Zweifel an Thiel-Beteiligung wachsen
Der geplante milliardenschwere Kauf von Kampfdrohnen durch die Bundeswehr sorgt für erheblichen Widerstand im Bundestag. Grund für die Skepsis ist unter anderem die Beteiligung des US-Milliardärs Peter Thiel an einem der beiden vorgesehenen Auftragnehmer.
Am 25. Februar soll der Haushaltsausschuss die Beschaffung im Gesamtwert von bis zu 4,32 Milliarden Euro absegnen.

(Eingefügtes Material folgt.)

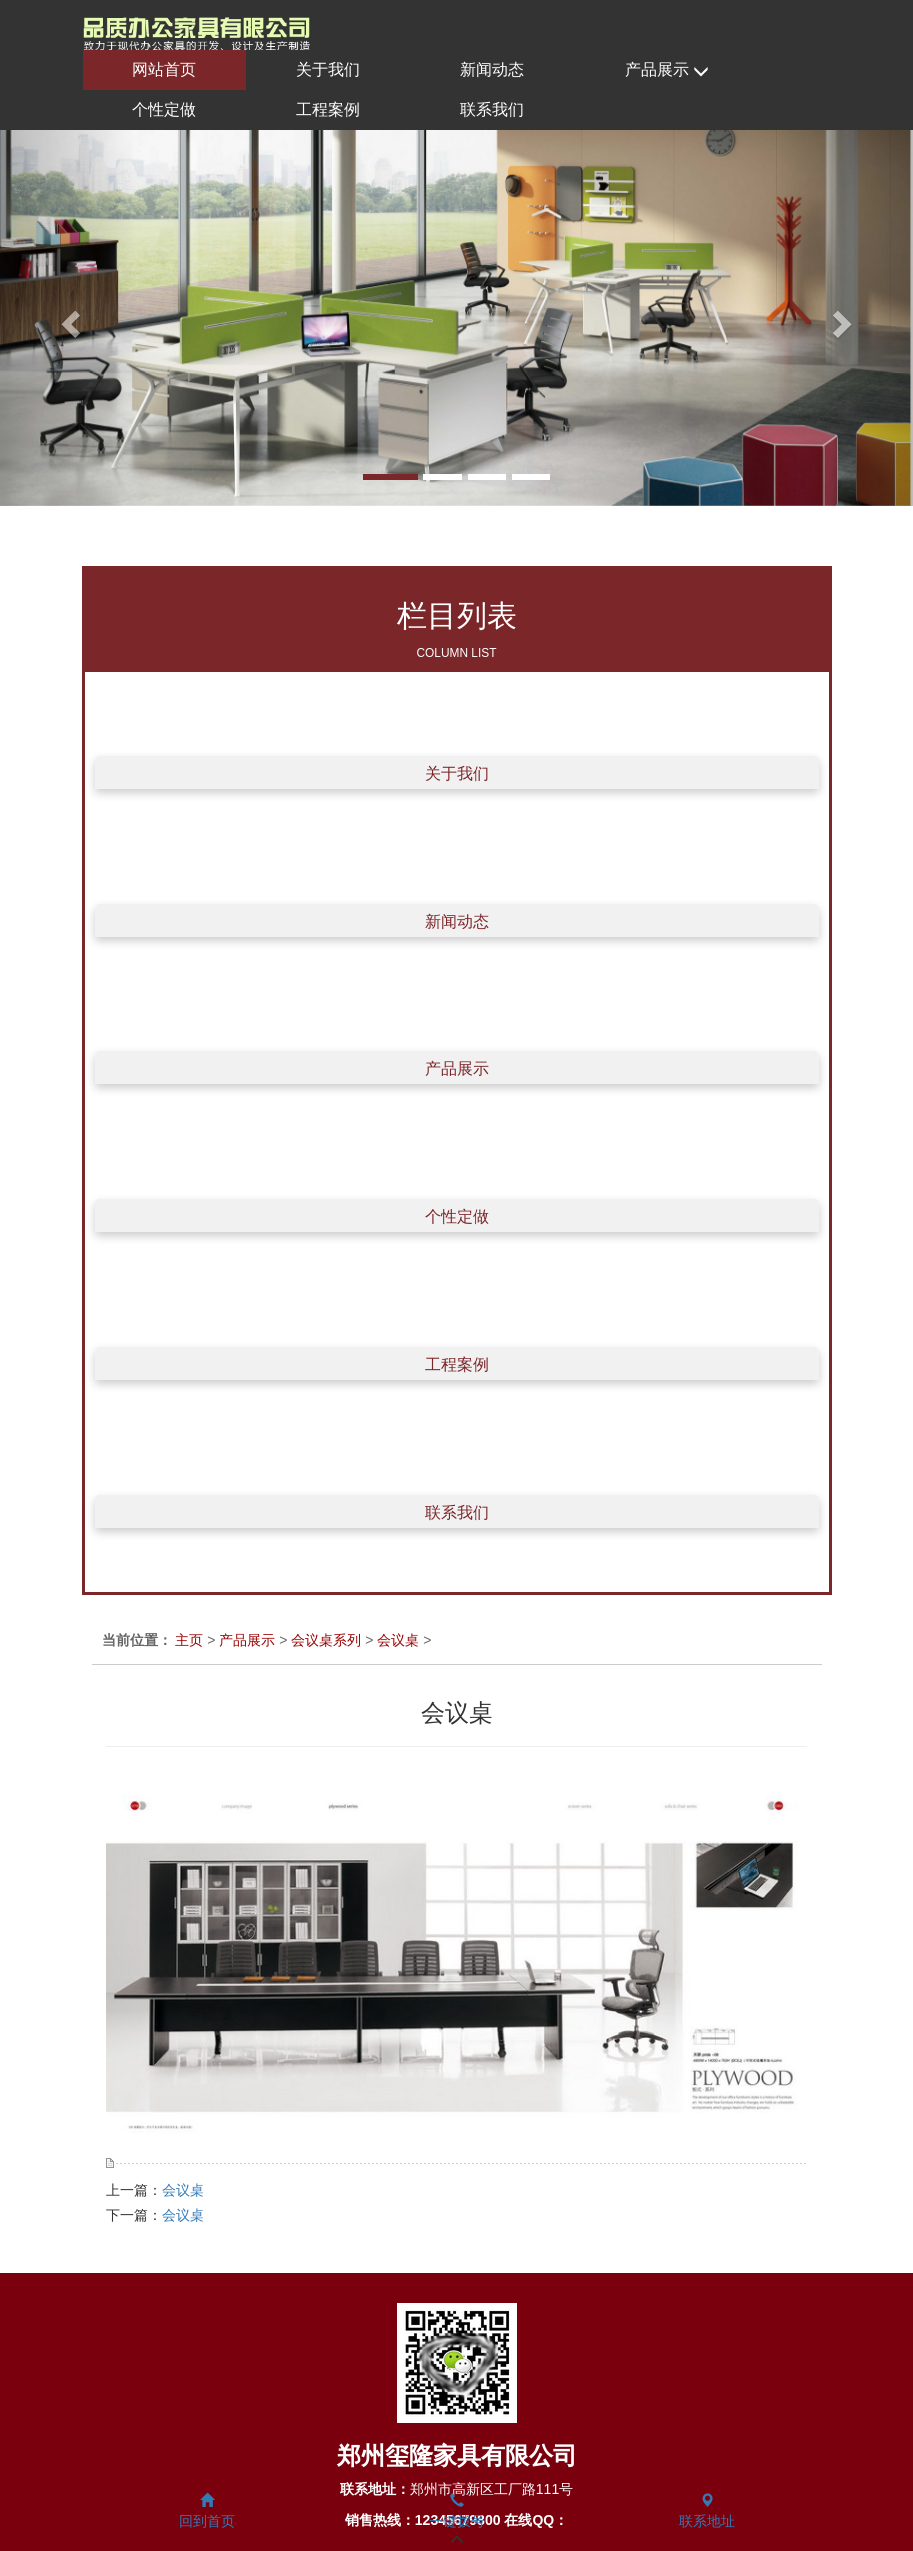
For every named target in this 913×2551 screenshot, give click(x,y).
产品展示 (667, 70)
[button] (68, 318)
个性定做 (164, 109)
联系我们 (492, 109)
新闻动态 (492, 69)
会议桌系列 (326, 1640)
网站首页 (164, 69)
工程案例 (328, 109)
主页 (189, 1640)
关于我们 (328, 69)
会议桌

Dies geht aus vertraulichen Anträgen des Finanzministeriums hervor.
Grüne fordern Absage
Die Grünen fordern aufgrund möglicher Risiken eine Absage des Milliardengeschäfts. Sebastian Schäfer, für den Verteidigungshaushalt zuständiger Grünen-Abgeordneter, äußerte gegenüber der Süddeutschen Zeitung wachsende Zweifel: „Wir müssen wissen, mit wem wir solch heikle Geschäfte machen.“ Die Bundesregierung könne bisher keine Auskunft darüber geben, wer welche Anteile an den beteiligten Firmen hält.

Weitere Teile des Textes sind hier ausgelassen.